One aspect of writing about sports, especially local sports teams, that constantly bedevils me is that we generally believe that our teams are better than they are. That comes naturally, of course, because we know our players better then we know the players from all the other teams. Sure, we know the stars, but it is often the guys in the trenches who make the difference in the success or failure of a team. So, forgive me if I seem to be looking at the Marlins through rose-colored glasses. Believe me, I know this team is unlikely to win more games than the team did last year, but there are pockets of hope that we should not lose track of, because they are likely our stars of the future.
The Marlins will have little proven talent, an abundance of hopefully emerging talent, and a lot of unknowns.

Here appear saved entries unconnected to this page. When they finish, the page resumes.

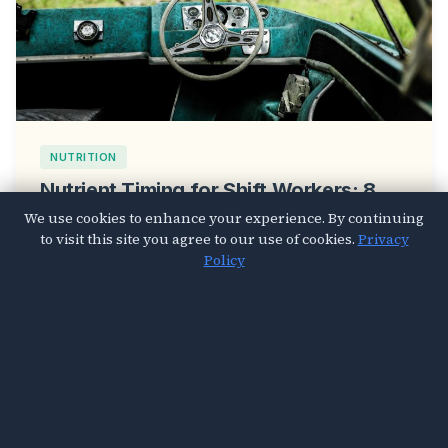
NUTRITION
Nutrient Timing for Shift Workers: 8
Meal Strategies That Fix Your
We use cookies to enhance your experience. By continuing
to visit this site you agree to our use of cookies.
Privacy
Disrupted Circadian Rhythm
Policy
Mar 26, 2026
4 min read
© 2026 Vital Sought. All Rights Reserved.
About Us
Contact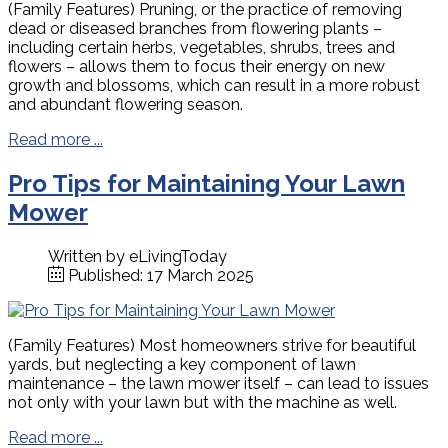
(Family Features) Pruning, or the practice of removing
dead or diseased branches from flowering plants –
including certain herbs, vegetables, shrubs, trees and
flowers – allows them to focus their energy on new
growth and blossoms, which can result in a more robust
and abundant flowering season.
Read more ...
Pro Tips for Maintaining Your Lawn
Mower
Written by
eLivingToday
Published: 17 March 2025
(Family Features) Most homeowners strive for beautiful
yards, but neglecting a key component of lawn
maintenance – the lawn mower itself – can lead to issues
not only with your lawn but with the machine as well.
Read more ...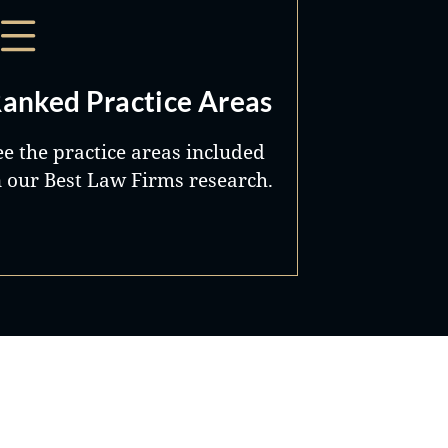
anked Practice Areas
ee the practice areas included
n our Best Law Firms research.
Best Lawyers®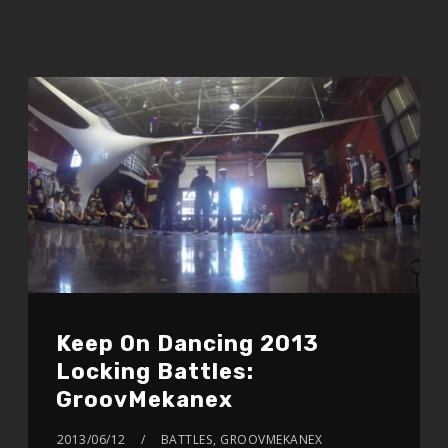
Keep On Dancing 2013
Locking Battles:
GroovMekanex
2013/06/12
BATTLES
,
GROOVMEKANEX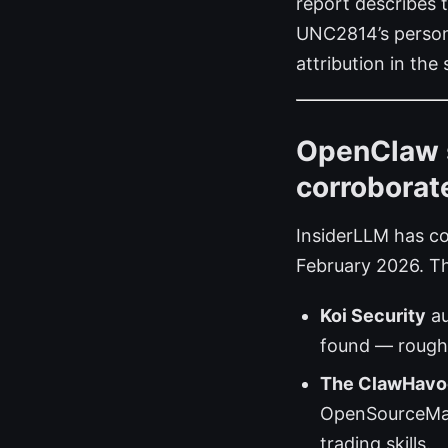
report describes 
UNC2814’s persona
attribution in the
OpenClaw s
corroborat
InsiderLLM has co
February 2026. T
Koi Security
au
found — roughl
The ClawHavo
OpenSourceMalw
trading skills.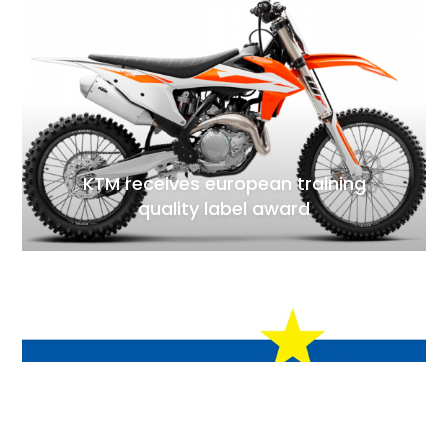
KTM receives european training
quality label award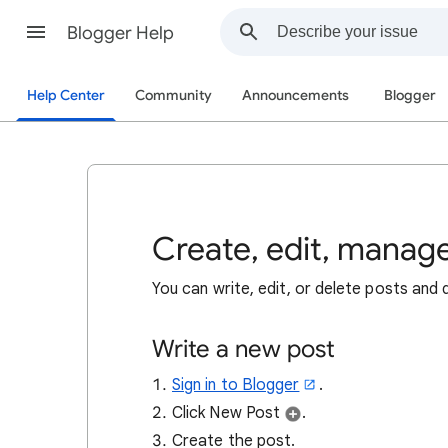
Blogger Help
Help Center
Community
Announcements
Blogger
Create, edit, manage
You
can write, edit, or delete posts and 
Write a new post
Sign in to Blogger
.
Click New Post
.
Create the post.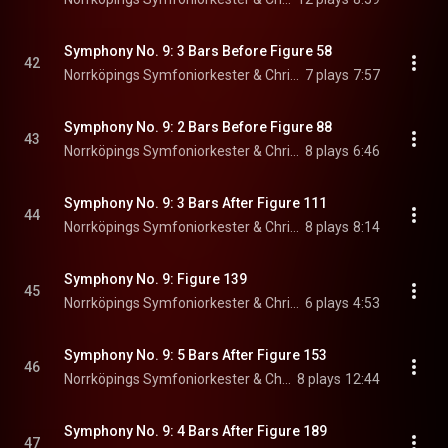
Symphony No. 9: 3 Bars Before Figure 58
42
Norrköpings Symfoniorkester & Christian Lindberg
7 plays
7:57
Symphony No. 9: 2 Bars Before Figure 88
43
Norrköpings Symfoniorkester & Christian Lindberg
8 plays
6:46
Symphony No. 9: 3 Bars After Figure 111
44
Norrköpings Symfoniorkester & Christian Lindberg
8 plays
8:14
Symphony No. 9: Figure 139
45
Norrköpings Symfoniorkester & Christian Lindberg
6 plays
4:53
Symphony No. 9: 5 Bars After Figure 153
46
Norrköpings Symfoniorkester & Christian Lindberg
8 plays
12:44
Symphony No. 9: 4 Bars After Figure 189
47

Much of the proven talent lies in the pitching staff, and Starlin Castro, Brian Anderson, JT Riddle and Miguel Rojas qualify as proven talent among the position players. Capable starting pitchers include Jose Urena, Sandy Alcantara and Trevor Richards. The team will also have returning injured pitchers Caleb Smith and Pablo Lopez. Relief pitchers that we are familiar with include Wei-Yin-Chen, Drew Steckenrider and Adam Conley, who have done well in the past, and newly signed Sergio Romo.
Outfielder Lewis Brinson showed flashes of future stardom last year, but inconsistency was his bugaboo. Austin Dean in the short time he was with the team last year looked like an outfielder who could become a starter. And, the pick-up of Curtis Granderson gives the outfield and clubhouse a veteran presence.
For the Marlins to be anything but mediocre in terms of team standings at the end of the season, a couple of these players need to rise to the top and lead this team until the younger players have time to blossom into productive assets.